(Saved data entries)

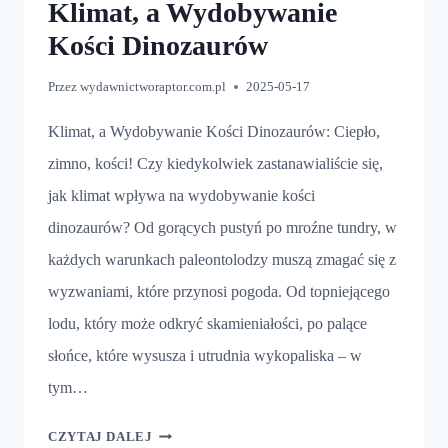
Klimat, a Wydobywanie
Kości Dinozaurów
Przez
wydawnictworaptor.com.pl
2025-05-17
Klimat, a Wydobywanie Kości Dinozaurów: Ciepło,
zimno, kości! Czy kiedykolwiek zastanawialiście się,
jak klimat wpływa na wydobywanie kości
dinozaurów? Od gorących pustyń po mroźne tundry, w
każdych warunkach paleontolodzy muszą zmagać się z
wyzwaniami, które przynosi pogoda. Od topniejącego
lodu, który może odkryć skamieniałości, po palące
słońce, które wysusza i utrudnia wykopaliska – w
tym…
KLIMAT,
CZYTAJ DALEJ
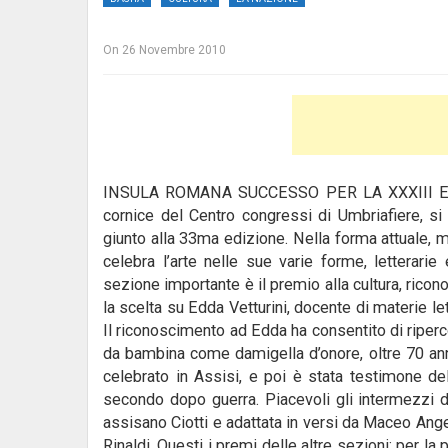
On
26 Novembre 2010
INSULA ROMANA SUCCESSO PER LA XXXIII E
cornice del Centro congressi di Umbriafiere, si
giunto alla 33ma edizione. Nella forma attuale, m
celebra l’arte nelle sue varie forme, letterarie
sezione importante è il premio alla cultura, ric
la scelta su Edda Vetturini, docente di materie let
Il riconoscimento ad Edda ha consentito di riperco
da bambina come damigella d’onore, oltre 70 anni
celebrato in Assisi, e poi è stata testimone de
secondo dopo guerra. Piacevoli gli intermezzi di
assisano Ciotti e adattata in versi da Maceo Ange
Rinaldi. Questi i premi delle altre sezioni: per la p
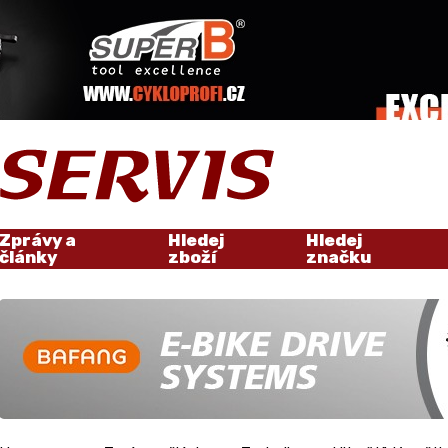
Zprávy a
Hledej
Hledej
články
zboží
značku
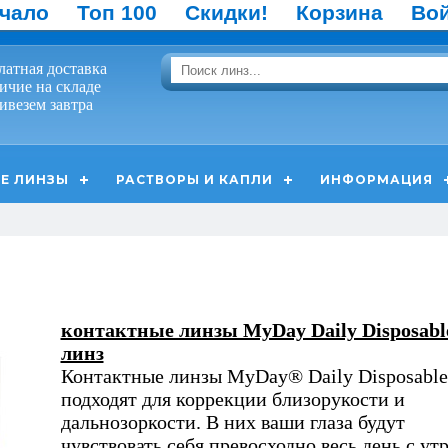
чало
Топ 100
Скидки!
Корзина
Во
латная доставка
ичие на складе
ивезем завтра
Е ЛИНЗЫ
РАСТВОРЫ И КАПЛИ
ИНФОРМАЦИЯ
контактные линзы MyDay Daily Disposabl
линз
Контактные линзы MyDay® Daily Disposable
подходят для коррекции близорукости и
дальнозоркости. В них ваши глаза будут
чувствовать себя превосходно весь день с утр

* * *

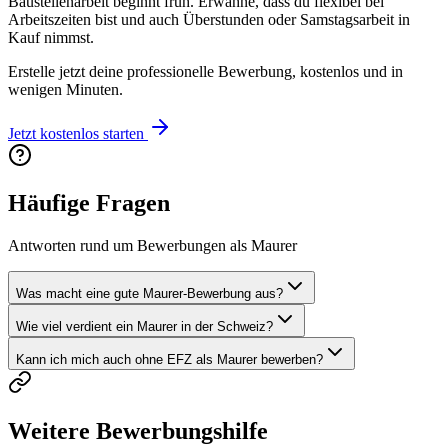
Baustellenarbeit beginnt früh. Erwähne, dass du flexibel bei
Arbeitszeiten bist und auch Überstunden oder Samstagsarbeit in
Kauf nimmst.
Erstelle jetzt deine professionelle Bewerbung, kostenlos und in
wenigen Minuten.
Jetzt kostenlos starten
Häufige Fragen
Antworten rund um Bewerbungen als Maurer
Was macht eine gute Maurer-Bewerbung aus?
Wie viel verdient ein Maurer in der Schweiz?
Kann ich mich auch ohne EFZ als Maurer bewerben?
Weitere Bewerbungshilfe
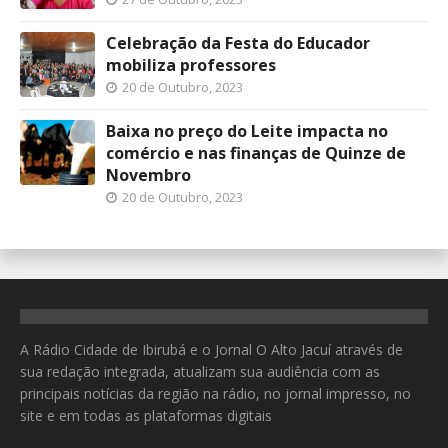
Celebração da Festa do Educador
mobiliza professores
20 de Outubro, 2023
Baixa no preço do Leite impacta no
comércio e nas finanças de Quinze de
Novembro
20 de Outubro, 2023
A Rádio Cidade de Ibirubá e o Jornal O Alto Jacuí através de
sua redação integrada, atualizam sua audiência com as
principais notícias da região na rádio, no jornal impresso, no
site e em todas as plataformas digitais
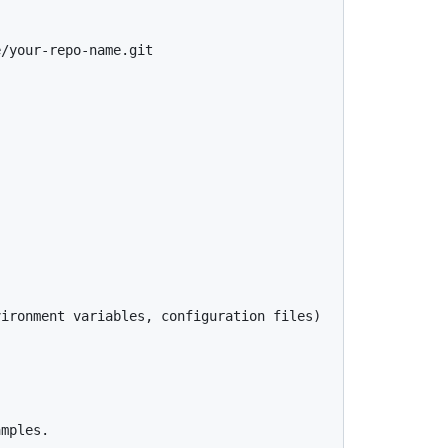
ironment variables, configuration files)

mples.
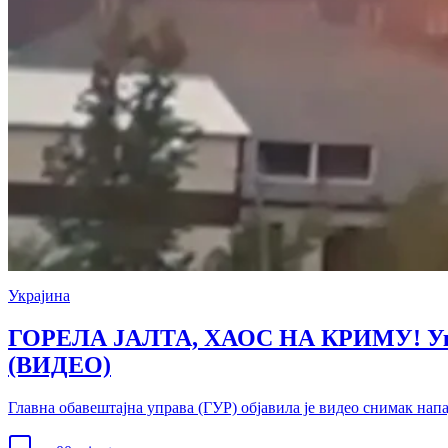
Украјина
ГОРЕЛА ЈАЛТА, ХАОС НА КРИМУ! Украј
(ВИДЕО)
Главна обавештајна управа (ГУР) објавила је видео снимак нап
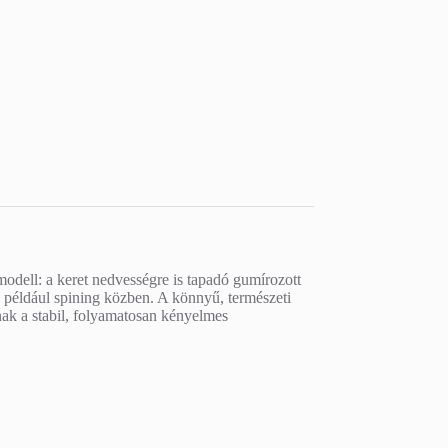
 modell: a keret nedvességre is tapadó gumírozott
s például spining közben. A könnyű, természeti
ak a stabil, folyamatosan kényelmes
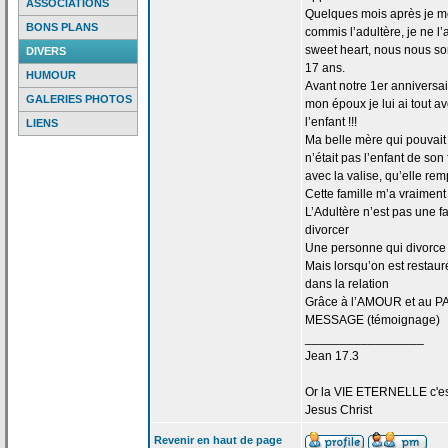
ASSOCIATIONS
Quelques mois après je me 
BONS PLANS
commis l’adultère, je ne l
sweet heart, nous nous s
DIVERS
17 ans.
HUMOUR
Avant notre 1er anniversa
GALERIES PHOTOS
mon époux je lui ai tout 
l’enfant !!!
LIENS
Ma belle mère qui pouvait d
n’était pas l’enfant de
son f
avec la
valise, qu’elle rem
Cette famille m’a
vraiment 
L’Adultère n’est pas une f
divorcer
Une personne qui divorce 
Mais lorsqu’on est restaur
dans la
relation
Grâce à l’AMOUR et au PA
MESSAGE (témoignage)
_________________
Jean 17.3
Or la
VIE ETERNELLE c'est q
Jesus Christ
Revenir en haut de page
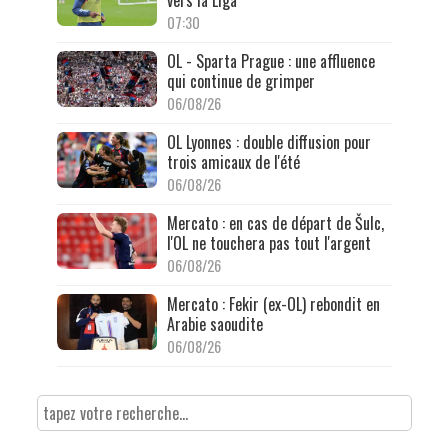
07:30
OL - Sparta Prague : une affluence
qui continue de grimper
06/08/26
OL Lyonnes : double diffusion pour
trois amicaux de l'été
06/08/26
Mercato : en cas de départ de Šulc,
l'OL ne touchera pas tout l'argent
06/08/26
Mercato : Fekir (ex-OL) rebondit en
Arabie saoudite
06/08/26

* * *

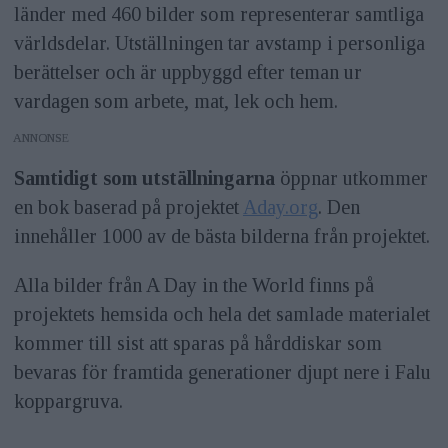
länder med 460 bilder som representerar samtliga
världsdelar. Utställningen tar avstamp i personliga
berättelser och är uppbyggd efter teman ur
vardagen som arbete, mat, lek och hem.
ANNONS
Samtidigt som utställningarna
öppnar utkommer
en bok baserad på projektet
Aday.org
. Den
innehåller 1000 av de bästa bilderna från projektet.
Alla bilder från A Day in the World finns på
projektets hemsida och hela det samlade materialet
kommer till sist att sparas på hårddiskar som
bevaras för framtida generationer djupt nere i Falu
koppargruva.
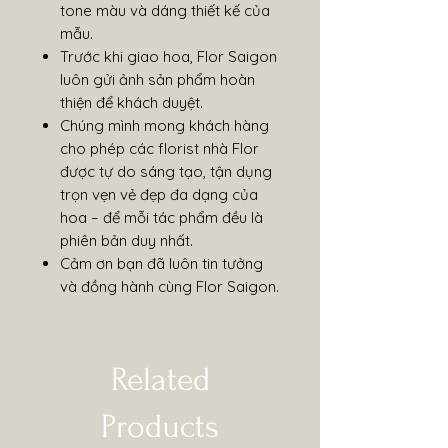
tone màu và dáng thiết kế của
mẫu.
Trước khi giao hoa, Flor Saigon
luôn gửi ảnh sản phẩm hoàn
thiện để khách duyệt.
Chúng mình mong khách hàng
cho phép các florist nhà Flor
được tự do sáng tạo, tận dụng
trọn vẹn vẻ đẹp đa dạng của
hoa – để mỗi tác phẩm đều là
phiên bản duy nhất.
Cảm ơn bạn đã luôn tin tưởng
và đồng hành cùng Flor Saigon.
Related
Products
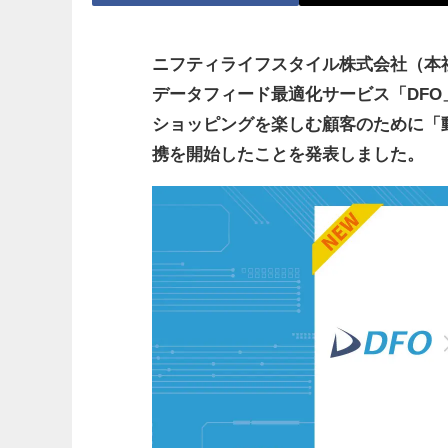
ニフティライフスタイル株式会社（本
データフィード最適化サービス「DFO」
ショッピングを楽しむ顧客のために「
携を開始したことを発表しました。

* [Exercise aim] Scan the entries above and copy each line where "phẩm" occurs.

* [Solution to this exercise]
luôn gửi ảnh sản phẩm hoàn
hoa – để mỗi tác phẩm đều là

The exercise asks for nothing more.